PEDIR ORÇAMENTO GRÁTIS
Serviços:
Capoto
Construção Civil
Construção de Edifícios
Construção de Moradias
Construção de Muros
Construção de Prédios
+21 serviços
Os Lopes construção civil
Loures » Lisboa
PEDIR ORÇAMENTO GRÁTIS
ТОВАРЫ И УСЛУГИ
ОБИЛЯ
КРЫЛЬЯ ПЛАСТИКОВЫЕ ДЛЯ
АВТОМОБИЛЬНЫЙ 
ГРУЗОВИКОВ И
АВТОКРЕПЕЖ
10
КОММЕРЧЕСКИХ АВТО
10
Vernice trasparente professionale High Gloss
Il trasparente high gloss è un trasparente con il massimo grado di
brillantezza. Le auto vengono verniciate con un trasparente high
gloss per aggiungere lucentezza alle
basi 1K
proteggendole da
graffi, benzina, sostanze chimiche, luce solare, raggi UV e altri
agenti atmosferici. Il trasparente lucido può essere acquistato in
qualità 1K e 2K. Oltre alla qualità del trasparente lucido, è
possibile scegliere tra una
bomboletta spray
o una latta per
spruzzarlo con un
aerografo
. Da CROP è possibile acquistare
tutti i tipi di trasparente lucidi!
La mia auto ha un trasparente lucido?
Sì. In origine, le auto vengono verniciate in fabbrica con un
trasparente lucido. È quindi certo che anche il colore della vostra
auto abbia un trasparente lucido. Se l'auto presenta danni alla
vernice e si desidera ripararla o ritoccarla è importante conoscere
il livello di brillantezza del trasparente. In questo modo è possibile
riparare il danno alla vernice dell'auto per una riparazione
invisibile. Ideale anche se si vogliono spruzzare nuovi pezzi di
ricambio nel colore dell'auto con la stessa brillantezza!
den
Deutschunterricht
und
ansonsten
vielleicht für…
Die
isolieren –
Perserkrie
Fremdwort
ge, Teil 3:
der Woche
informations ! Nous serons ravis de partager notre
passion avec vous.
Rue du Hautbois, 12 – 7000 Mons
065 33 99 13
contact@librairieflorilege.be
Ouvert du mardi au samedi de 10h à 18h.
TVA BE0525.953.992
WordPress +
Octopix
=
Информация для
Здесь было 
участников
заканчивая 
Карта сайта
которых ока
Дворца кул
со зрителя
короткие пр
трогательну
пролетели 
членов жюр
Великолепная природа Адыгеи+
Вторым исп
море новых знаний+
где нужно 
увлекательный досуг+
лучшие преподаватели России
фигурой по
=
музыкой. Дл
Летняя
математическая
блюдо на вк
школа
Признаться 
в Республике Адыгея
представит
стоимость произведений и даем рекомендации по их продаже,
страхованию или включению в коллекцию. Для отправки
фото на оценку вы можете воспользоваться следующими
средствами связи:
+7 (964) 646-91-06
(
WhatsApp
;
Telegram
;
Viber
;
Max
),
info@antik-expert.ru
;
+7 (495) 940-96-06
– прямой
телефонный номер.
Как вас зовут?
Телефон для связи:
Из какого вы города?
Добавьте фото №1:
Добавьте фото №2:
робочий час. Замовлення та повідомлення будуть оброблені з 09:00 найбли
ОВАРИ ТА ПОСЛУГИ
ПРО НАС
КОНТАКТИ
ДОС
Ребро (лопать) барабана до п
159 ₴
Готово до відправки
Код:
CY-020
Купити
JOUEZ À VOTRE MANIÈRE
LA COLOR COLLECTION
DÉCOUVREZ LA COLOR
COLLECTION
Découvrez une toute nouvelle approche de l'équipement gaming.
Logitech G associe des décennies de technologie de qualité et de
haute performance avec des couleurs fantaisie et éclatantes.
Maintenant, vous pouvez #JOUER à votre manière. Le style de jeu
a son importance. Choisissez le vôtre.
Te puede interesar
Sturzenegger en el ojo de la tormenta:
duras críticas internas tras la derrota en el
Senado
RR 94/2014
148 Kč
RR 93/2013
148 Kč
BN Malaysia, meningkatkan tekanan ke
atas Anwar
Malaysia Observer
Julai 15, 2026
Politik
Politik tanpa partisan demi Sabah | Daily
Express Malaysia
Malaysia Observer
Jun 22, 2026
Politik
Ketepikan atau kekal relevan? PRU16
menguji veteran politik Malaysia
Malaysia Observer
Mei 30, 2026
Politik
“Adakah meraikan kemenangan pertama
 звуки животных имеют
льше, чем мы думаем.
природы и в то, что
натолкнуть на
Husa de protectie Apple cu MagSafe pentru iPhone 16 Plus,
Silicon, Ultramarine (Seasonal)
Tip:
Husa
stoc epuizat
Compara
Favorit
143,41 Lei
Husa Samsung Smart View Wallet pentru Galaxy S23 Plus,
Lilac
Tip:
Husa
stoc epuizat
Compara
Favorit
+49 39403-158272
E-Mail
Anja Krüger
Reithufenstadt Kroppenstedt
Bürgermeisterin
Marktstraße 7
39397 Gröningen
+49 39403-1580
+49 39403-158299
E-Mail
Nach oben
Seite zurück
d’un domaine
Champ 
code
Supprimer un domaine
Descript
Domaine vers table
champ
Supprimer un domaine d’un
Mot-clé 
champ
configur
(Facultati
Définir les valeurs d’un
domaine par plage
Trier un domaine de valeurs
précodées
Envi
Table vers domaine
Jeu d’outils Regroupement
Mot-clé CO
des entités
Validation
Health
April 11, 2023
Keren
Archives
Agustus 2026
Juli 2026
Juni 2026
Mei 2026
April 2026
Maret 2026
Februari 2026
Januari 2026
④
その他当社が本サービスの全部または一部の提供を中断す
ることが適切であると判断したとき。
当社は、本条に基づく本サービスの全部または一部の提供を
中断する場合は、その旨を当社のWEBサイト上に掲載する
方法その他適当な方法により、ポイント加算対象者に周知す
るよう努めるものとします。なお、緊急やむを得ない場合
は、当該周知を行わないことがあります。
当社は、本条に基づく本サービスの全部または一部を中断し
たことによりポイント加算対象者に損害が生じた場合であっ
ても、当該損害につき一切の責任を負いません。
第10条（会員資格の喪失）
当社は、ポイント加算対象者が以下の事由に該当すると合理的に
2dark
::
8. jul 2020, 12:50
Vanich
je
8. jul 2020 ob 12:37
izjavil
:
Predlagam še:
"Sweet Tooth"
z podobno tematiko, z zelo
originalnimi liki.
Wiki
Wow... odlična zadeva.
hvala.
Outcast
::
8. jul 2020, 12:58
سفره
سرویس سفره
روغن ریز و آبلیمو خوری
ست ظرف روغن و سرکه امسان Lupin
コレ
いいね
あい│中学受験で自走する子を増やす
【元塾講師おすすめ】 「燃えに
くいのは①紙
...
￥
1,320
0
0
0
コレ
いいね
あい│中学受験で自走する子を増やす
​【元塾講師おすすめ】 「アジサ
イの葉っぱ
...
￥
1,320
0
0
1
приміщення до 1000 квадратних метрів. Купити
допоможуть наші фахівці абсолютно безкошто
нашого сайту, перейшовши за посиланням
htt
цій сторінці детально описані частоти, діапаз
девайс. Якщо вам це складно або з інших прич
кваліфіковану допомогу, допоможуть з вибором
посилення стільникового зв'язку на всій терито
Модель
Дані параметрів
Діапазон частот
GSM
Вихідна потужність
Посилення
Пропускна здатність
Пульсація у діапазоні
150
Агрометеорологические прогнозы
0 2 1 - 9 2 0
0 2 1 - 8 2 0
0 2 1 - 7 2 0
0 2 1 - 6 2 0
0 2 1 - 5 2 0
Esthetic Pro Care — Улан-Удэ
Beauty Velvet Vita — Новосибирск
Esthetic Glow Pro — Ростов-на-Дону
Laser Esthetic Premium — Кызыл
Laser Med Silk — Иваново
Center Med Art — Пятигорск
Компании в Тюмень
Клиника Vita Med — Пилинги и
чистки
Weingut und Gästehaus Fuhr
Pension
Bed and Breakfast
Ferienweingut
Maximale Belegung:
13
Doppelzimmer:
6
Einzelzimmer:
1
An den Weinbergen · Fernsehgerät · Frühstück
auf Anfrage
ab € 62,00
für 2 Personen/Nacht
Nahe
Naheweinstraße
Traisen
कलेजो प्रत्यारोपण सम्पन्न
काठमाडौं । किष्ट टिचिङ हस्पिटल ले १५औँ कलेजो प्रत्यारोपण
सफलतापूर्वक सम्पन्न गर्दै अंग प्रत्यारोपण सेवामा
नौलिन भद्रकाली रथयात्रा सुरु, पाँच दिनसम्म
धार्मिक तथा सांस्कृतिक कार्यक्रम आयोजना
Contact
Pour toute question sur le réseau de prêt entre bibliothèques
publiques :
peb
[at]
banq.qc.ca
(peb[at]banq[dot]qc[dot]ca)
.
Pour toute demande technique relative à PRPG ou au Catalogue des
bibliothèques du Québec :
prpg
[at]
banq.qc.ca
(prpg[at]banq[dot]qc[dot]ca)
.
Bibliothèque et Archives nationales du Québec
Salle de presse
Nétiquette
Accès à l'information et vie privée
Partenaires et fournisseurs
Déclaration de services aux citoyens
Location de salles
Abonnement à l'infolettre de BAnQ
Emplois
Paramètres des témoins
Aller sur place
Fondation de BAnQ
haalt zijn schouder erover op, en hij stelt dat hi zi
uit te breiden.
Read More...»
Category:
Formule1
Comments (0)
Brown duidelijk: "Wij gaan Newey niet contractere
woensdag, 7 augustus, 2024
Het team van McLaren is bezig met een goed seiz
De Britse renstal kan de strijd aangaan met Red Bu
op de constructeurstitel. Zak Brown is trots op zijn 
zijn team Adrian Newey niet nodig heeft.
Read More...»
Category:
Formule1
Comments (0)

━━━━━━━━

Lines from the records above that hold "Brown" are the ones to list.

ANSWER BOX →
Brown duidelijk: "Wij gaan Newey niet contractere
op de constructeurstitel. Zak Brown is trots op zijn 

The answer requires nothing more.